Maria Miller Expenses Claim To Be Investigated By Parliamentary Commissioner for Standards

Culture Sec Maria Miller To Be Investigated Over Expenses Claim

Culture secretary Maria Miller will be investigated by the Parliamentary Commissioner for Standards, for allegedly misusing £90,000 of expenses.

Miller is to have her expenses investigated by commissioner John Lyon, his office said on Thursday.

Labour MP John Mann complained to IPSA that Miller’s parents lived in a property designated as her second home whilst she was also claiming parliamentary allowances to cover the costs of the rent.

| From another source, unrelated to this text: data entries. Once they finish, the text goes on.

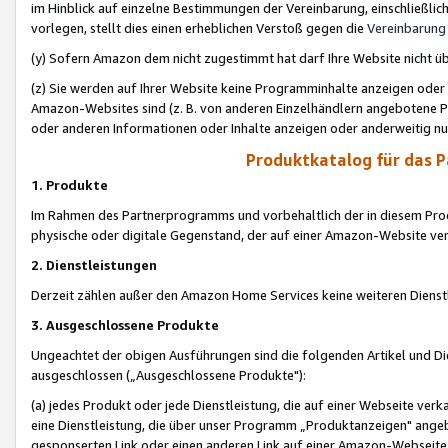
im Hinblick auf einzelne Bestimmungen der Vereinbarung, einschließlich
vorlegen, stellt dies einen erheblichen Verstoß gegen die
Vereinbarung
(y) Sofern Amazon dem nicht zugestimmt hat darf Ihre Website nicht ü
(z) Sie werden auf Ihrer Website keine Programminhalte anzeigen oder
Amazon-Websites sind (z. B. von anderen Einzelhändlern angebotene Pr
oder anderen Informationen oder Inhalte anzeigen oder anderweitig nut
Produktkatalog für das 
1. Produkte
Im Rahmen des Partnerprogramms und vorbehaltlich der in diesem Pro
physische oder digitale Gegenstand, der auf einer Amazon-Website ver
2. Dienstleistungen
Derzeit zählen außer den Amazon Home Services keine weiteren Dienst
3. Ausgeschlossene Produkte
Ungeachtet der obigen Ausführungen sind die folgenden Artikel und D
ausgeschlossen („Ausgeschlossene Produkte"):
(a) jedes Produkt oder jede Dienstleistung, die auf einer Webseite verk
eine Dienstleistung, die über unser Programm „Produktanzeigen" angeb
gesponserten Link oder einen anderen Link auf einer Amazon-Webseite ve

Maria Miller has been reported to the Parliamentary Commissioner for Standards

He told The Huffington Post UK Miller should resign. "There is now no role whatsoever for Maria Miller either in government or specifically in dealing with everything to do with the press and Leveson.

"She should resign or the Prime Minister should reassign responsibility for dealing with Leveson”.

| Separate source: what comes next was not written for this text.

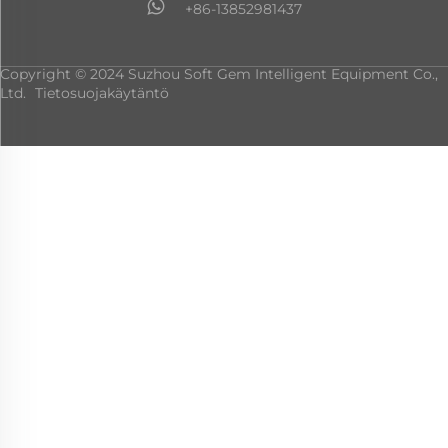
+86-13852981437
Copyright © 2024 Suzhou Soft Gem Intelligent Equipment Co.,
Ltd.
Tietosuojakäytäntö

Mann alleged, after reporting Miller to the Commissioner, that the circumstances were “identical to those of Tony McNulty who allowed his parents to live in his second home rent free and the Committee on Standards and Privileges ruled that he had broken the rules.”

John Mann added: “It was a dreadful scandal in 2009 when the corrupt expenses claims were first exposed and it remains a scandal that some of our MP’s have still not put their houses in order and voluntary paid back monies they should not have claimed.

"When this failure occurs its only right that a complaint should go to the Commissioner for Standards. The public wants the best from us and it looks as if we still have a way to go before we achieve that”.

On Wednesday, The Daily Telegraph, which broke the expenses story, took the unusual and controversial step of publishing details of a conversation between one of its reporters and Joanna Hindley, an adviser to Maria Miller.

The paper alleged Hindley had attempted to warn the paper off writing about the expenses claims, by reminding it of the role the department played in developing a new system of press regulation.

"Maria has obviously been having quite a lot of editors’ meetings around Leveson at the moment. So I am just going to kind of flag up that connection for you to think about," Hindley is said to have told the paper.

On Wednesday afternoon the newspaper accused Craig Oliver, the Downing Street communications director, of calling its editor Tony Gallagher to suggest he back off the story as “she [Maria Miller] is looking at Leveson at the moment".

The prime minister's spokesman said: "The Secretary of State had some concerns about the way that investigation was conducted. She set those out in a letter to the editor. Craig Oliver was simply reflecting those concerns."